今、企業に求められているのは、表層ではなく、『深層のダイバーシティ』の活用。これは、目で見てもわからない世界で、「グッド・アクション」でいえば、働く人の価値観や大事にしているものを指します。これまで管理しにくかったものを表面化し、モチベーションや働きがいのために活用する努力がなされはじめたのです。今後、企業としては、その深みに対応するのが課題だと思います。
たとえば、NTTコミュニケーションズの例は、「中高年の活性化に成功した」というだけでは言い尽くせない。実は、50代は多様な価値を持っている人たちです。人事が、一人一人持っている個別の考えを明らかにし、どうすればいいかという対策まで「話し合った」ことが大きな評価ポイントだと思います。個人をいかに浮き立たせるかということが、人事として重要なのです。
また、オンデーズの取り組みからわかるのは、経営側と仲間側から見える世界は違うという事実。

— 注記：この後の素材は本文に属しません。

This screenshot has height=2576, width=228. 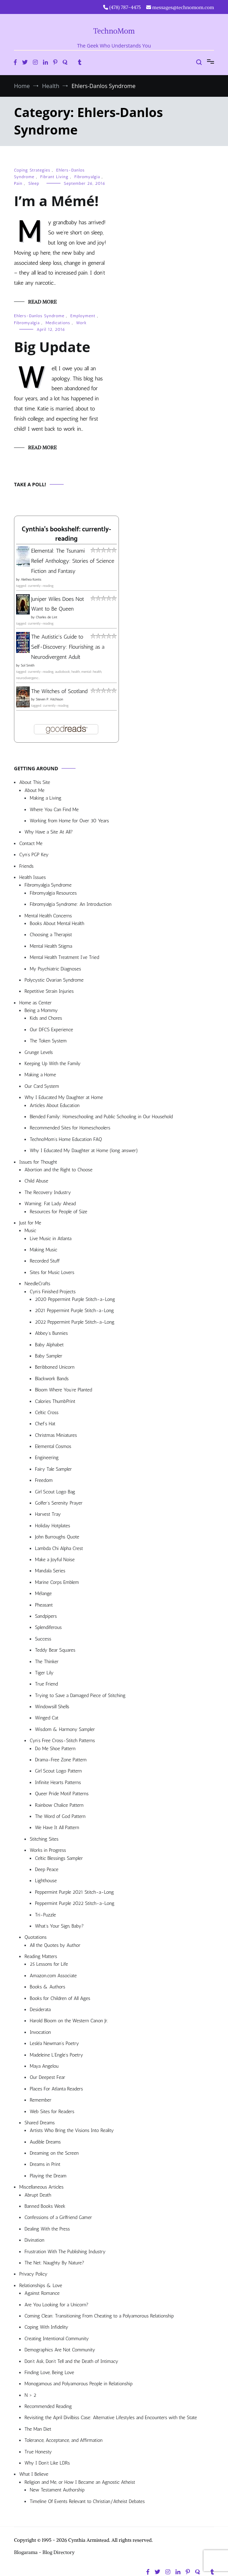 What do you see at coordinates (41, 1086) in the screenshot?
I see `Our Card System` at bounding box center [41, 1086].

仮に経営陣は評価していなかったとしても、みんなから見たら大好きで、信頼できる人に光を当てられる仕組みが大きく評価されました。
もちろん、人事は、最終的には経営にいかに貢献するかがゴールです。楽しい施策はあくまで手段で、楽しいことがどう業績に結びついていくかを考えることが重要だと思います。
バブル経済が崩壊し、正規雇用システムが失われて以来、働く人を大事にする人材マネジメントは、次第に忘れられてきました。でも、働く人を大事にした取り組みに光を当てていくことで、最終的に経営にも関わることにつながるという重要なメッセージになると考えています。

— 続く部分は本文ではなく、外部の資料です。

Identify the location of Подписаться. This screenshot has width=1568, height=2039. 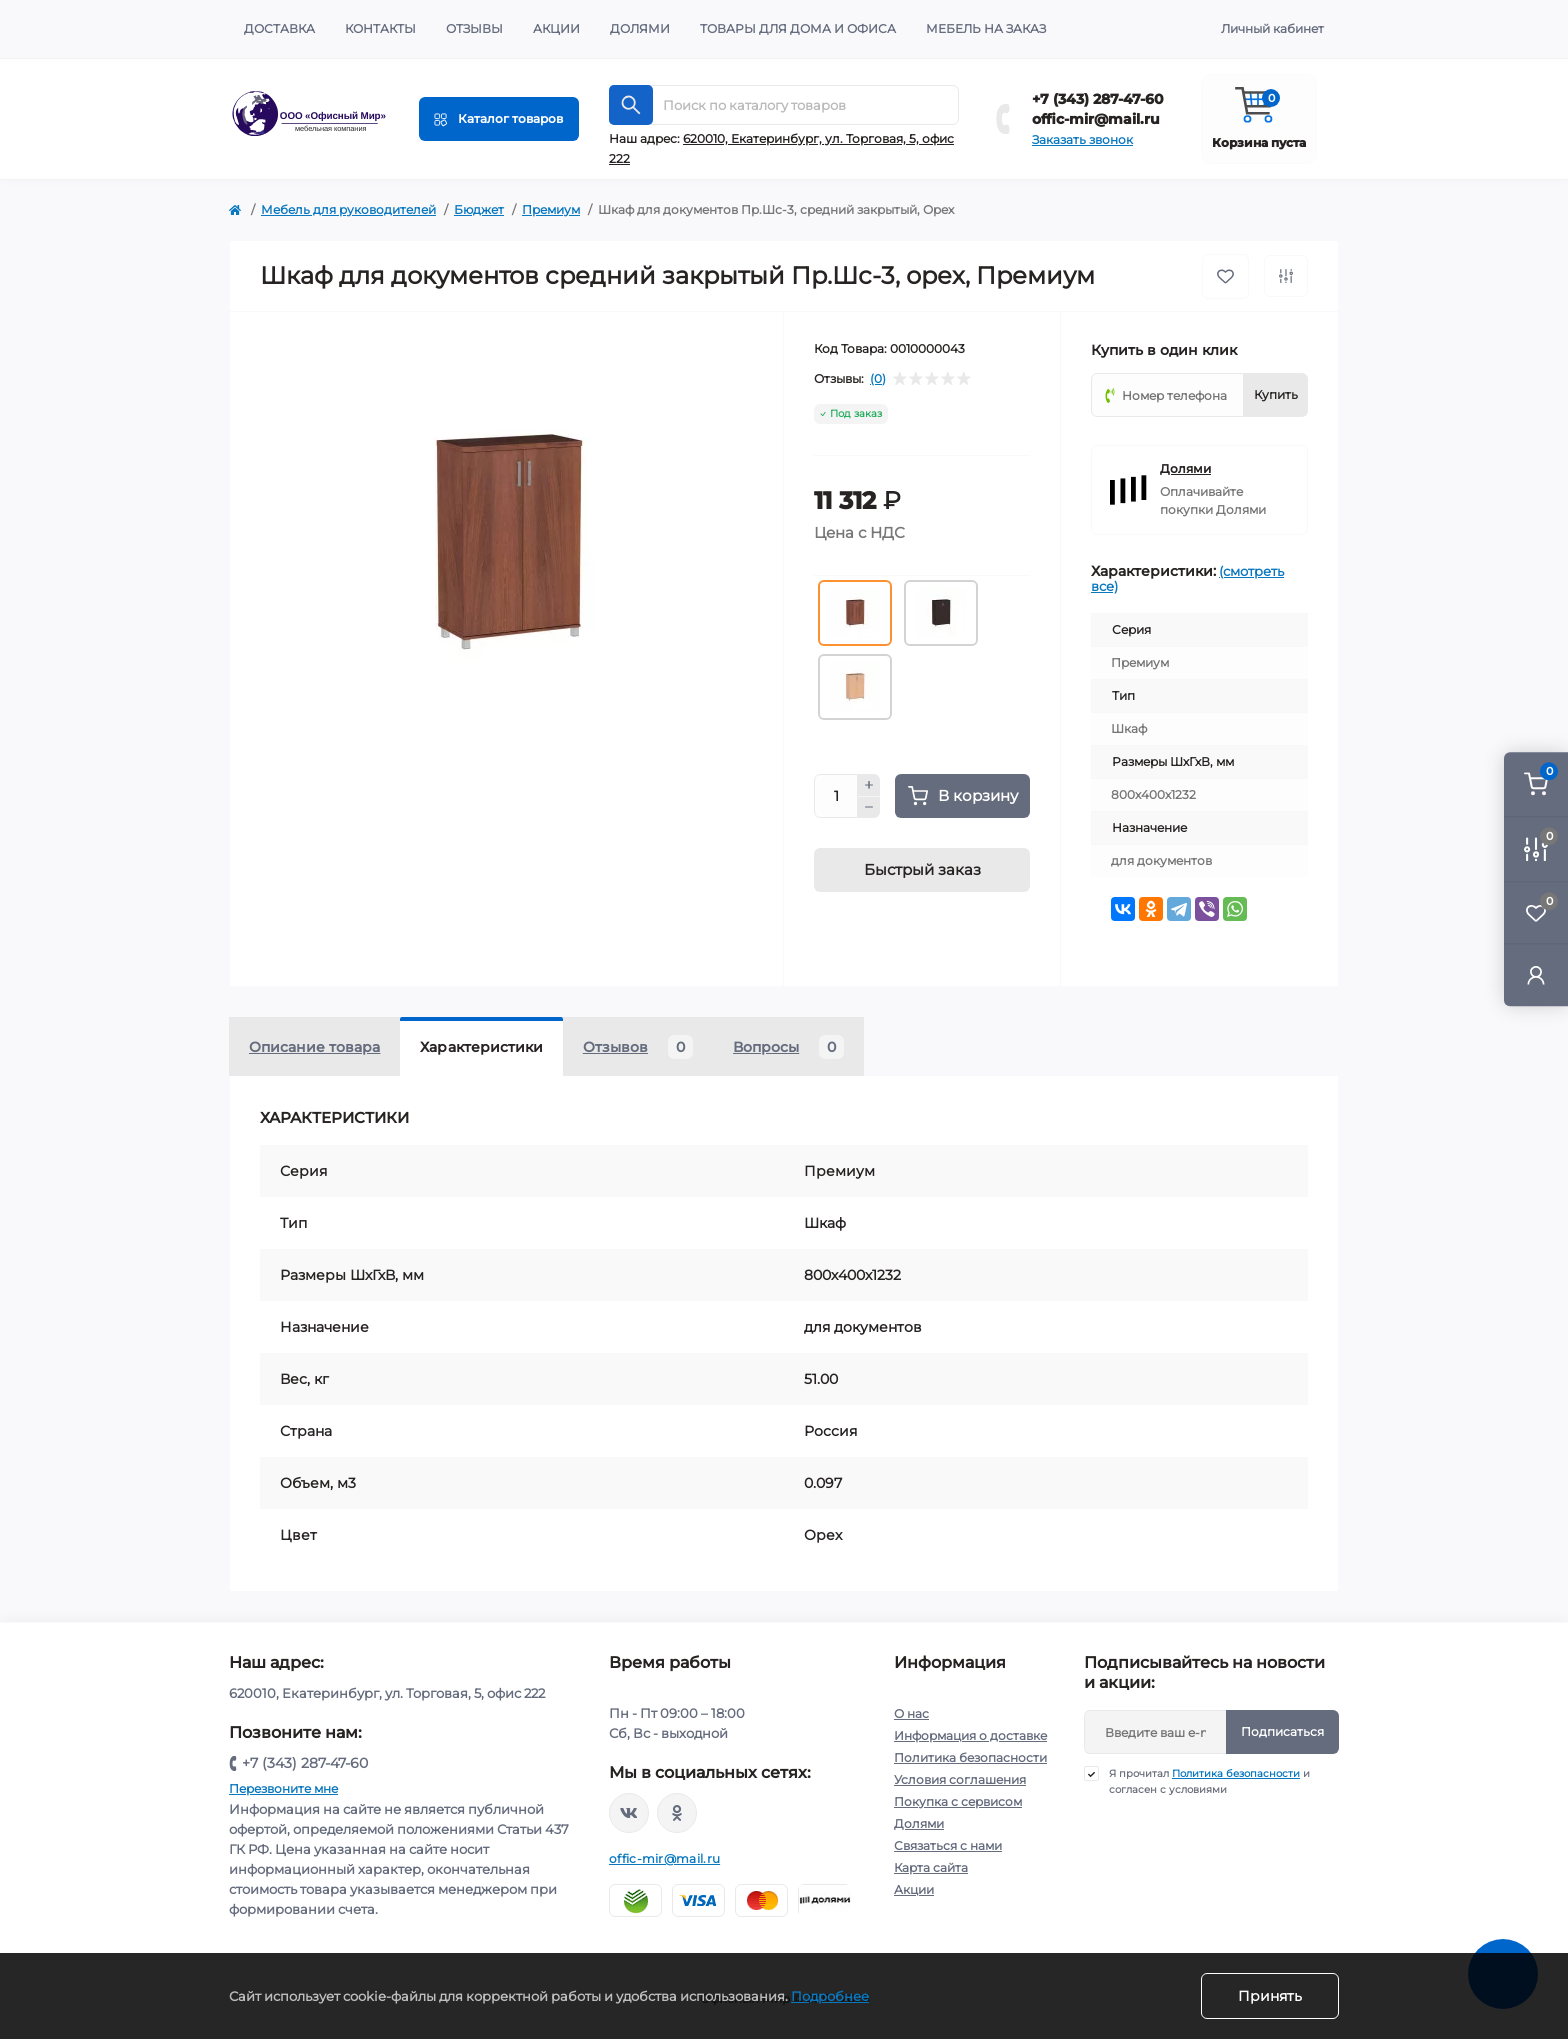 (1282, 1731).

今後は、従業員の成長をサポートする取り組みが増えるといいなと思います。ただし、人を成長させることは、時間もかかるし、難しいものです。どんなに社員を楽しませたり、仲間意識を作ったりしても、長期的に見れば、社員を成長させなければ意味がありません。
人事は最終的には、いかに人を成長させるかが本分なのです。有能な社員をスカウトする戦略のための人事も大事ですが、それだけでは、ただのダイヤモンドの原石に過ぎません。それをいかに磨いて輝かせるかが、人事が本領発揮する部分なのです。
守島教授の言葉、そして今回の受賞事例。その取り組みを紹介するグッド・アクションには、日本の活力が凝縮されている。さあ、来年はどんな取り組みが?